Ce matin j’ai d’abord vu les petits roses chahutant. Illuminés en attendant que ce qu’on appelle le jour, le vrai jour, arrive. Il faut que je te dise que la nuit fut tiède et encombrée de mon corps par ci par là. L’air minutieux, je ne savais pas puis j’ai trouvé des rêves. Je suis partie j’ai traversé l’Atlantique. Puis j’ai changé d’oreiller puis tu te réveilles je ne sais comment. Qu’est ce qui fait que tu ouvres les yeux ?

Toujours est-il qu’au delà des roses de l’aube, le ciel se couvrait redoutant un soleil écrasant. C’était lisse et lent comme une armée de coudes serrés. Je suis restée regarder comment les trous d’un bleu qui avait passé sa nuit là allaient se comporter. Il m’a laissé attendre. Le ciel peut, tu sais. Que j’entende que je vois. J’aurais pu me glisser dans cette faille des beaux jours qu’il me laissait. J’ai regardé les choses douces se faire. Rien n’est fixé, tout est en mouvement et tu ne dois pas lâcher des yeux. Laisser seul un nuage et tu ne sais pas où tu le reverras, ou pas. Ne vas pas dire que tu ne savais pas, ne fais pas l’innocent ni l’innocente.

Faut-il écouter la radio le matin ? En fait c’est ça la question. J’hésite. Avant c’était systématique mais les infos sont devenues tellement banales et prévisibles. Il reste encore une onde audible avec Culture dedans et le nom d’un pays  (quel assemblage problématique d’un divorce permanent ! ),  mais pour le reste…

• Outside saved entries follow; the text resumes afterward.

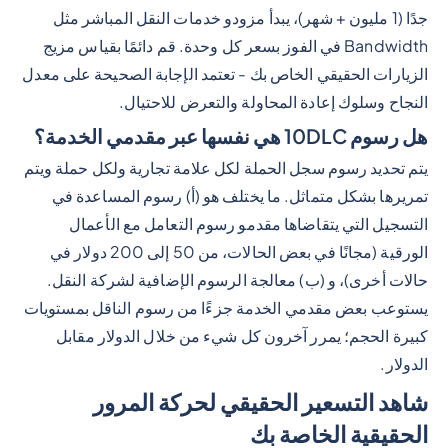
جدًا (1 مليون + شهر)، يبدأ مزودو خدمات النقل المباشر مثل
Bandwidth في الفوز بسعر كل وحدة. قم دائمًا بقياس مزيج
الزيارات الحقيقي الخاص بك - تعتمد الإجابة الصحيحة على معدل
النجاح وسلوك إعادة المحاولة والتعرض للاحتيال.
هل رسوم 10DLC هي نفسها عبر مقدمي الخدمة؟
يتم تحديد رسوم سجل الحملة لكل علامة تجارية ولكل حملة ويتم
تمريرها بشكل متماثل. ما يختلف هو (أ) رسوم المساعدة في
التسجيل التي يتقاضاها مقدمو رسوم التعامل مع الأعمال
الورقية (مجانًا في بعض الحالات، من 50 إلى 200 دولار في
حالات أخرى)، و (ب) معالجة الرسوم الإضافية لشركة النقل.
يستوعب بعض مقدمي الخدمة جزءًا من رسوم الناقل بمستويات
كبيرة الحجم؛ يمرر آخرون كل شيء من خلال الدولار مقابل
الدولار.
شاهد التسعير الحقيقي لحركة المرور
الحقيقية الخاصة بك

Quelque chose doit changer, la première c’est toi. Débrouilles-toi. Mais à force de sélectionner et sélectionner et ce que tu lis et et ce que tu écoutes et ce que tu vois, tu vas finir où ? Tu seules avec d’autres. Tu pas. Tu ne sais plus. Le monde qui t’entoure dit-on ? Mis à distance ? Retrouver le lien et les conséquences. Oui il y a toujours des conséquences . Le monde est monde et est le pouvoir. Et il y a le pouvoir et les opportunités. Se redresser, se rétrécir, se camoufler ? Faire à la juste mesure d’un être utile.

Rien ne stagne, quoi que tu ne fasses pas. Rien ne reste à sa place même si tu le crois. Et rien tu ne maîtrises pas. Non plus.